Dal nostro inviato a Londra
Londra – Nella società liquida di Londra, in continuo mutamento ed espansione, c’è una cosa che non si può mettere in dubbio: la fede politica di Ivana Bartoletti, candidata del partito Laburista (Labour Party) per la London Assembly, che è qualcosa di simile a un nostro Consiglio Comunale, ma di grandi dimensioni, per la Greater London, che raggruppa i comuni metropolitani.
Non sono ancora le 18 quando in un quartiere periferico di Londra si ritrovano dei volontari del Labour Party insieme a qualche parlamentare: le elezioni comunali sono vicine (giovedì 5 maggio) e bisogna fare campagna. Non è proprio la classica Londra da copertina, le case appaiono rovinate e nei piccoli cortili che fiancheggiano la strada si trovano qua e là lattine di birra, scarpe e rifiuti, come ad impedire l’accesso.

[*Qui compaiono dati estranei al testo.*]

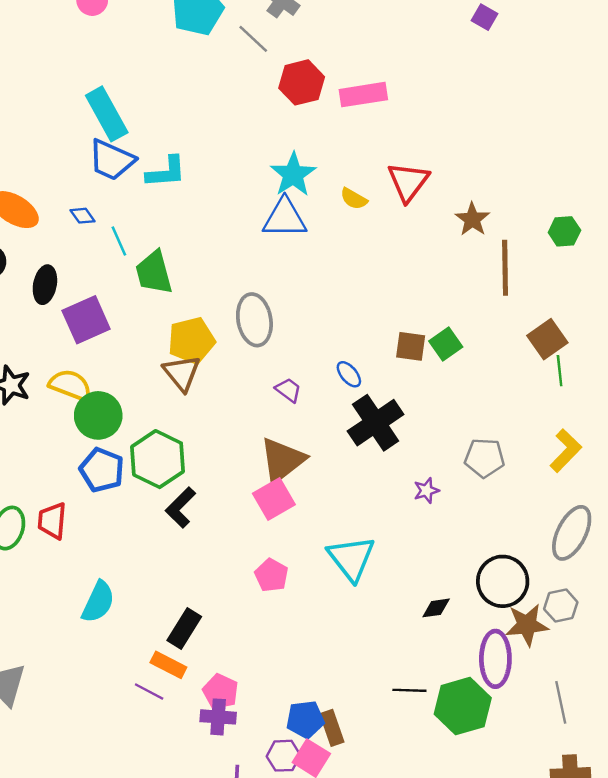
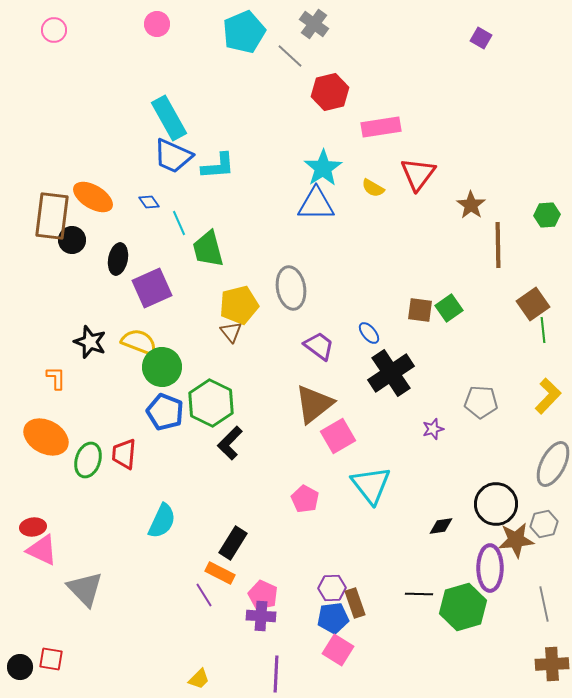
pink rectangle: (363, 95) -> (381, 127), moved
brown triangle: (182, 373) -> (231, 332), size x0.7
purple trapezoid: (288, 390) -> (319, 346), size x1.4
pink square: (274, 499) -> (338, 436), moved
purple line: (149, 692) -> (204, 595), turned 30
brown rectangle: (332, 728) -> (355, 603), moved
purple hexagon: (283, 756) -> (332, 588), moved

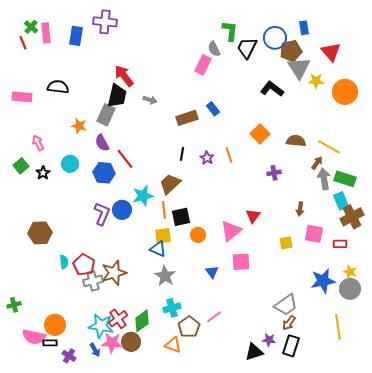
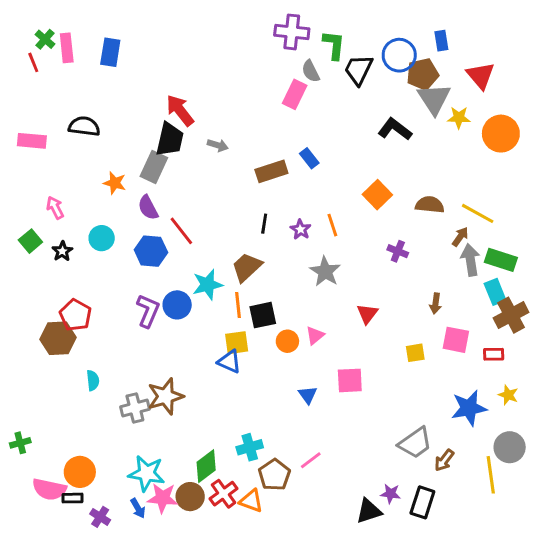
purple cross: (105, 22) -> (292, 32), moved
purple cross: (274, 173) -> (398, 251), turned 32
pink triangle: (231, 231) -> (315, 335), moved, size x0.6
red pentagon: (84, 265) -> (75, 315), moved
gray star: (165, 276) -> (325, 272), moved
gray circle: (350, 289) -> (510, 447), moved
red cross: (118, 319) -> (224, 494), moved
brown arrow: (289, 323) -> (444, 460), moved

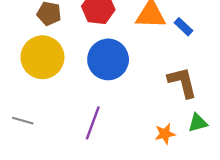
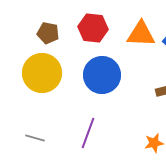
gray line: (23, 121) -> (35, 138), moved

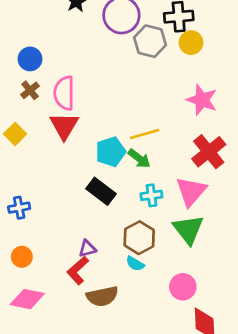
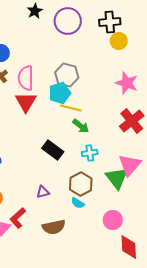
gray hexagon: (150, 41) -> (67, 75), moved
yellow line: (145, 134) -> (71, 108), moved, turned 30
cyan pentagon: (111, 152) -> (60, 93), moved
pink triangle: (191, 191) -> (130, 165), moved
red L-shape: (78, 270) -> (18, 218), moved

Il quartiere di Redbridge, ad Ilford, nell’Essex, sembra una foto di una periferia italiana. Ci sono i giardini, le piste ciclabili e i bambini che giocano per strada, ma tutto ha l’aria di rovina, anche il manto stradale. Case basse in tipico stile inglese con qualche grattacielo che si vede in lontananza, è Stratford, quartiere teatro dei giochi olimpici del 2012.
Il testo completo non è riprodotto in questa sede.